Bound for a runoff down in Brazil By Silvio Canto, Jr.
Down in Brazil, there is a presidential election in a few weeks. The election is happening in the context of a slow-growing economy, corruption battles, violence out of control, and the stabbing of a presidential candidate.
The latest is from Reuters:
Fernando Haddad, the presidential candidate for Brazil’s leftist Workers Party (PT), is closing the gap with poll-leading far-right candidate Jair Bolsonaro for an Oct. 7 first-round vote and would beat him in a runoff, a survey released Monday showed.

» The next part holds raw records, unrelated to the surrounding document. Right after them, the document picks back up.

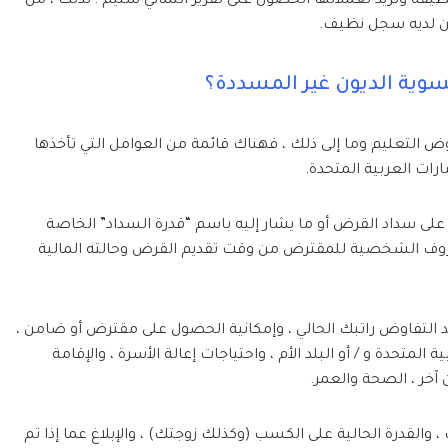
ظيفة وتريد لعملائها الحصول على تقرير ائتماني سليم ؛ لذلك ، من
ين لديه سجل نظيف.
 تسوية الديون غير المسددة؟
التعليم وما إلى ذلك ، فهناك قائمة من العوامل التي تأخذها
ارات العربية المتحدة.
على سداد القرض أو ما يشار إليه باسم “قدرة السداد” الخاصة
الظروف الشخصية للمقترض من وقت تقديم القرض وحالته المالية
ند التفاوض راتبك الحالي ، وإمكانية الحصول على مقترض أو ضامن ،
 المتحدة و / أو البلد الأم ، واحتياجات إعالة الأسرة ، والإقامة
 آخر ، الصحة والعمر.
 والقدرة الحالية على الكسب (وكذلك زوجتك) ، والإبلاغ عما إذا تم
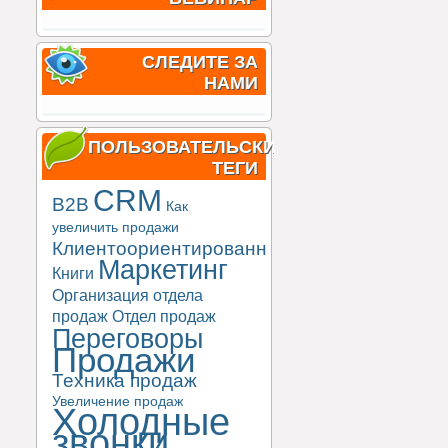
СЛЕДИТЕ ЗА
НАМИ
ПОЛЬЗОВАТЕЛЬСКИЕ
ТЕГИ
CRM
B2B
Как
увеличить продажи
Клиентоориентированность
Маркетинг
Книги
Организация отдела
продаж
Отдел продаж
Переговоры
Продажи
Техника продаж
Увеличение продаж
Холодные
звонки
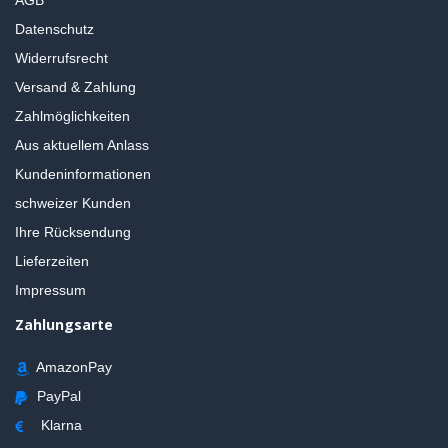
AGB
Datenschutz
Widerrufsrecht
Versand & Zahlung
Zahlmöglichkeiten
Aus aktuellem Anlass
Kundeninformationen
schweizer Kunden
Ihre Rücksendung
Lieferzeiten
Impressum
Zahlungsarte
AmazonPay
PayPal
Klarna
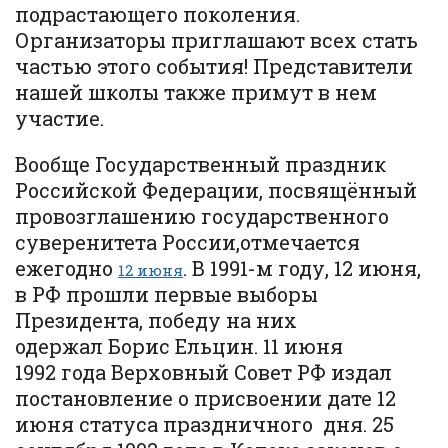
подрастающего поколения.
Организаторы приглашают всех стать
частью этого события! Представители
нашей школы также примут в нем
участие.
Вообще Государственный праздник
Российской Федерации, посвящённый
провозглашению государственного
суверенитета России,отмечается
ежегодно
. В 1991-м году, 12 июня,
12 июня
в РФ прошли первые выборы
Президента, победу на них
одержал Борис Ельцин. 11 июня
1992 года Верховный Совет РФ издал
постановление о присвоении дате 12
июня статуса праздничного дня. 25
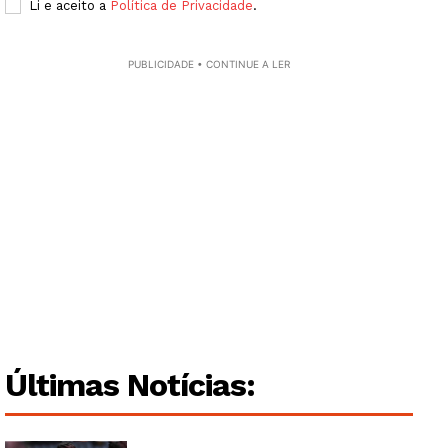
Li e aceito a
Política de Privacidade
.
Publicidade
Quero ser Assinante
PUBLICIDADE • CONTINUE A LER
Últimas Notícias:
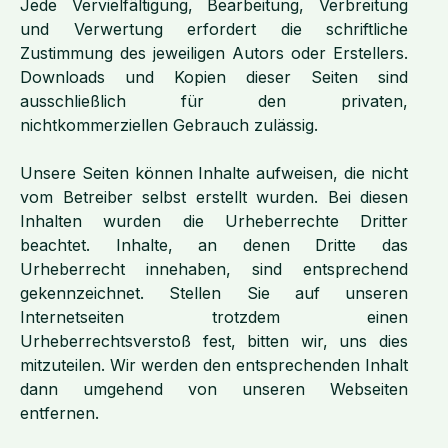
Jede Vervielfältigung, Bearbeitung, Verbreitung
und Verwertung erfordert die schriftliche
Zustimmung des jeweiligen Autors oder Erstellers.
Downloads und Kopien dieser Seiten sind
ausschließlich für den privaten,
nichtkommerziellen Gebrauch zulässig.
Unsere Seiten können Inhalte aufweisen, die nicht
vom Betreiber selbst erstellt wurden. Bei diesen
Inhalten wurden die Urheberrechte Dritter
beachtet. Inhalte, an denen Dritte das
Urheberrecht innehaben, sind entsprechend
gekennzeichnet. Stellen Sie auf unseren
Internetseiten trotzdem einen
Urheberrechtsverstoß fest, bitten wir, uns dies
mitzuteilen. Wir werden den entsprechenden Inhalt
dann umgehend von unseren Webseiten
entfernen.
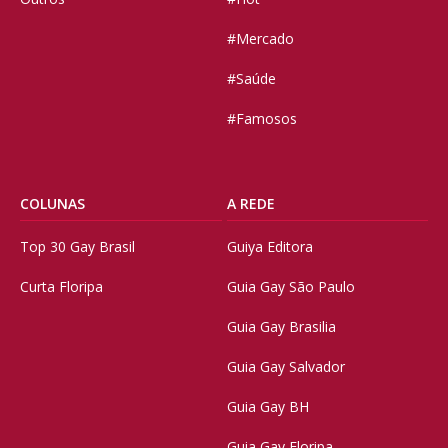
#Mercado
#Saúde
#Famosos
COLUNAS
A REDE
Top 30 Gay Brasil
Guiya Editora
Curta Floripa
Guia Gay São Paulo
Guia Gay Brasilia
Guia Gay Salvador
Guia Gay BH
Guia Gay Floripa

Bolsonaro held steady at 28 percent of voter approval in the first round as compared to the same Ibope poll released last week. Haddad gained three percentage points to hit 22 percent, according to the survey, released by the Estado de S.Paulo newspaper and the Globo TV network.
We will see.
I did speak with a friend down in Sao Paulo yesterday. He basically agrees with the poll and the suggestion that Haddad would win the runoff. At the same time, my friend said that the issues, the violence and corruption, favor Mr. Bolsonaro.
It’s true that Bolsonaro has a little Trump in him and that he often speaks without thinking. He has promised a no-nonsense policy against criminal elements.
Of course, the bottom line is how the other candidates react and who they endorse in the second round.
So let’s come back to this after the first round in a couple of weeks.